*** EXCERPTED DATA Section Begins ***

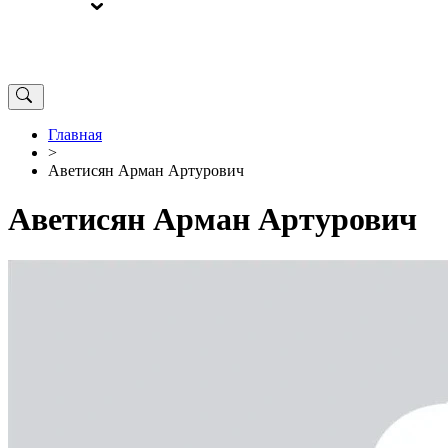
ВЫБОРЫ
ОТ РЕДАКЦИИ
Главная
>
Аветисян Арман Артурович
Аветисян Арман Артурович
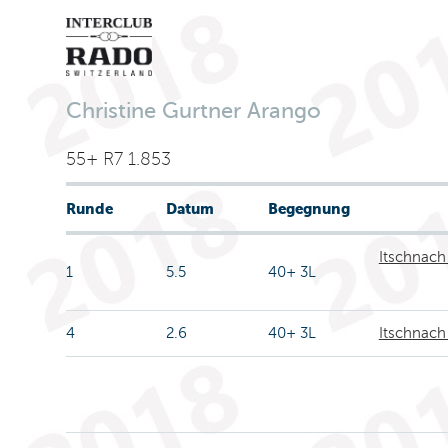
Christine Gurtner Arango
55+ R7 1.853
Runde
Datum
Begegnung
Itschnach
1
5.5
40+ 3L
4
2.6
40+ 3L
Itschnach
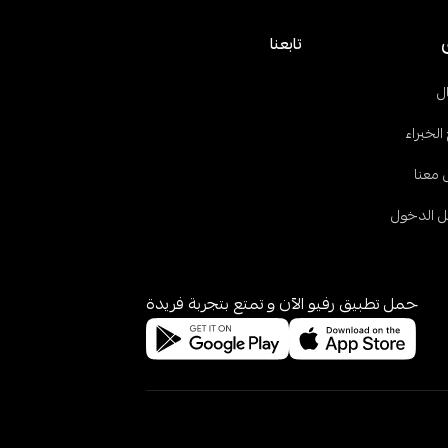
تابعنا
ل
الخبراء
 معنا
 الدخول
حمل تطبيق رفيو الآن و تمتع بتجربة فريدة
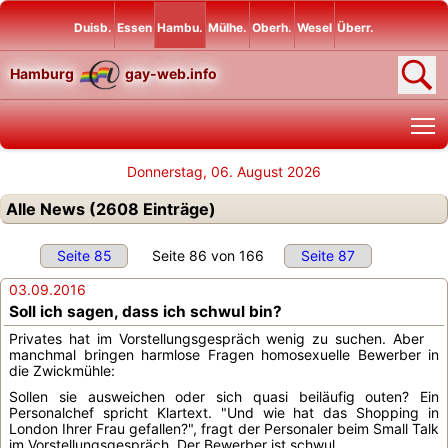
Duisb.
Essen
Hambu.
Mülhe.
Oberh.
Wesel
Überr.
Hamburg
gay-web.info
T
Donnerstag, 06. August 2026
Alle News (2608 Einträge)
Seite 85
Seite 86 von 166
Seite 87
03.09.2016
Soll ich sagen, dass ich schwul bin?
Privates hat im Vorstellungsgespräch wenig zu suchen. Aber
manchmal bringen harmlose Fragen homosexuelle Bewerber in
die Zwickmühle:
Sollen sie ausweichen oder sich quasi beiläufig outen? Ein
Personalchef spricht Klartext. "Und wie hat das Shopping in
London Ihrer Frau gefallen?", fragt der Personaler beim Small Talk
im Vorstellungsgespräch. Der Bewerber ist schwul...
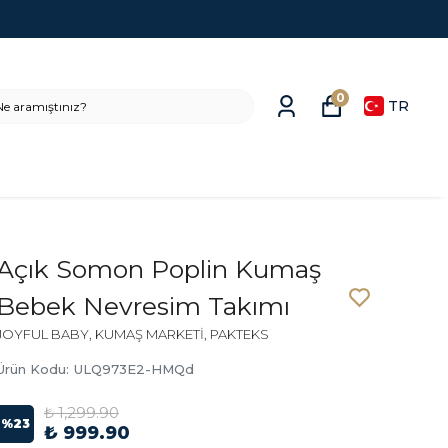
0
TR
Açık Somon Poplin Kumaş
Bebek Nevresim Takımı
JOYFUL BABY, KUMAŞ MARKETİ, PAKTEKS
Ürün Kodu
:
ULQ973E2-HMQd
₺ 1,299.90
%
23
₺ 999.90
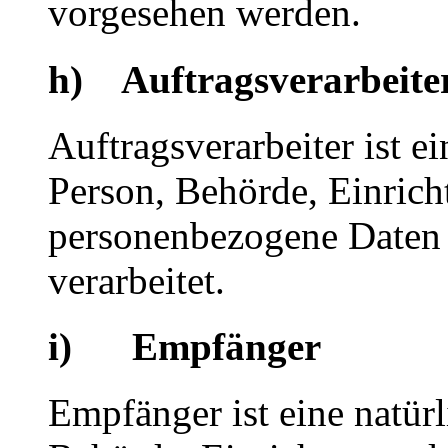
vorgesehen werden.
h) Auftragsverarbeite
Auftragsverarbeiter ist ei
Person, Behörde, Einricht
personenbezogene Daten 
verarbeitet.
i) Empfänger
Empfänger ist eine natürl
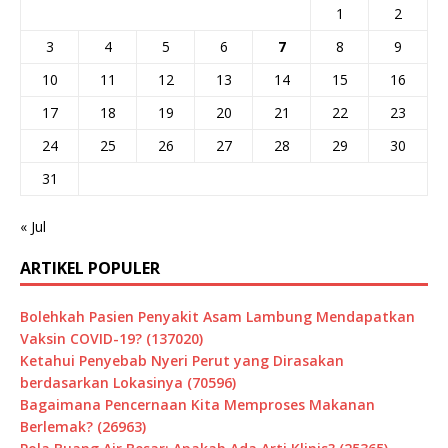
1
2
3
4
5
6
7
8
9
10
11
12
13
14
15
16
17
18
19
20
21
22
23
24
25
26
27
28
29
30
31
« Jul
ARTIKEL POPULER
Bolehkah Pasien Penyakit Asam Lambung Mendapatkan
Vaksin COVID-19? (137020)
Ketahui Penyebab Nyeri Perut yang Dirasakan
berdasarkan Lokasinya (70596)
Bagaimana Pencernaan Kita Memproses Makanan
Berlemak? (26963)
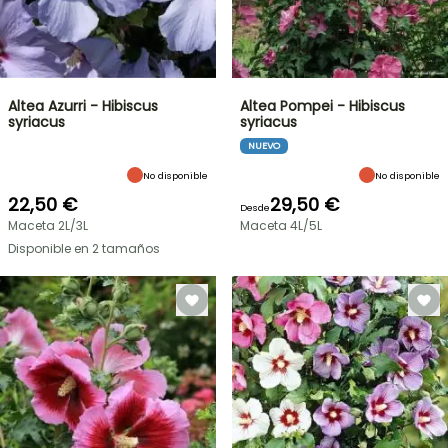
Altea Azurri - Hibiscus
Altea Pompei - Hibiscus
syriacus
syriacus
NUEVO
No disponible
No disponible
22,50 €
29,50 €
Desde
Maceta 2L/3L
Maceta 4L/5L
Disponible en 2 tamaños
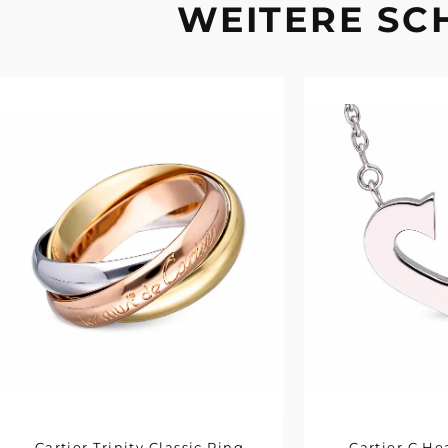
WEITERE S
Cartier Trinity Classic Ring
Cartier C He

*** EXCERPTED DATA Section Ends ***

WHAT IS NEEDED:
Leaving the pictures aside, write out the entries above exactly.

YOUR SOLUTION:
ВЫБОРЫ
ОТ РЕДАКЦИИ
Главная
>
Аветисян Арман Артурович
Аветисян Арман Артурович
Christine Gurtner Arango
55+ R7 1.853
Runde
Datum
Begegnung
Itschnach
1
5.5
40+ 3L
4
2.6
40+ 3L
Itschnach
تابعنا
ل
الخبراء
 معنا
 الدخول
حمل تطبيق رفيو الآن و تمتع بتجربة فريدة
Duisb.
Essen
Hambu.
Mülhe.
Oberh.
Wesel
Überr.
Hamburg
gay-web.info
T
Donnerstag, 06. August 2026
Alle News (2608 Einträge)
Seite 85
Seite 86 von 166
Seite 87
03.09.2016
Soll ich sagen, dass ich schwul bin?
Privates hat im Vorstellungsgespräch wenig zu suchen. Aber
manchmal bringen harmlose Fragen homosexuelle Bewerber in
die Zwickmühle:
Sollen sie ausweichen oder sich quasi beiläufig outen? Ein
Personalchef spricht Klartext. "Und wie hat das Shopping in
London Ihrer Frau gefallen?", fragt der Personaler beim Small Talk
im Vorstellungsgespräch. Der Bewerber ist schwul...
0
TR
Açık Somon Poplin Kumaş
Bebek Nevresim Takımı
JOYFUL BABY, KUMAŞ MARKETİ, PAKTEKS
Ürün Kodu
:
ULQ973E2-HMQd
₺ 1,299.90
%
23
₺ 999.90
vorgesehen werden.
h) Auftragsverarbeite
Auftragsverarbeiter ist ei
Person, Behörde, Einricht
personenbezogene Daten 
verarbeitet.
i) Empfänger
Empfänger ist eine natürl
1
2
3
4
5
6
7
8
9
10
11
12
13
14
15
16
17
18
19
20
21
22
23
24
25
26
27
28
29
30
31
« Jul
ARTIKEL POPULER
Bolehkah Pasien Penyakit Asam Lambung Mendapatkan
Vaksin COVID-19? (137020)
Ketahui Penyebab Nyeri Perut yang Dirasakan
berdasarkan Lokasinya (70596)
Bagaimana Pencernaan Kita Memproses Makanan
Berlemak? (26963)
Altea Azurri - Hibiscus
Altea Pompei - Hibiscus
syriacus
syriacus
NUEVO
No disponible
No disponible
22,50 €
29,50 €
Desde
Maceta 2L/3L
Maceta 4L/5L
Disponible en 2 tamaños
WEITERE S
Cartier Trinity Classic Ring
Cartier C He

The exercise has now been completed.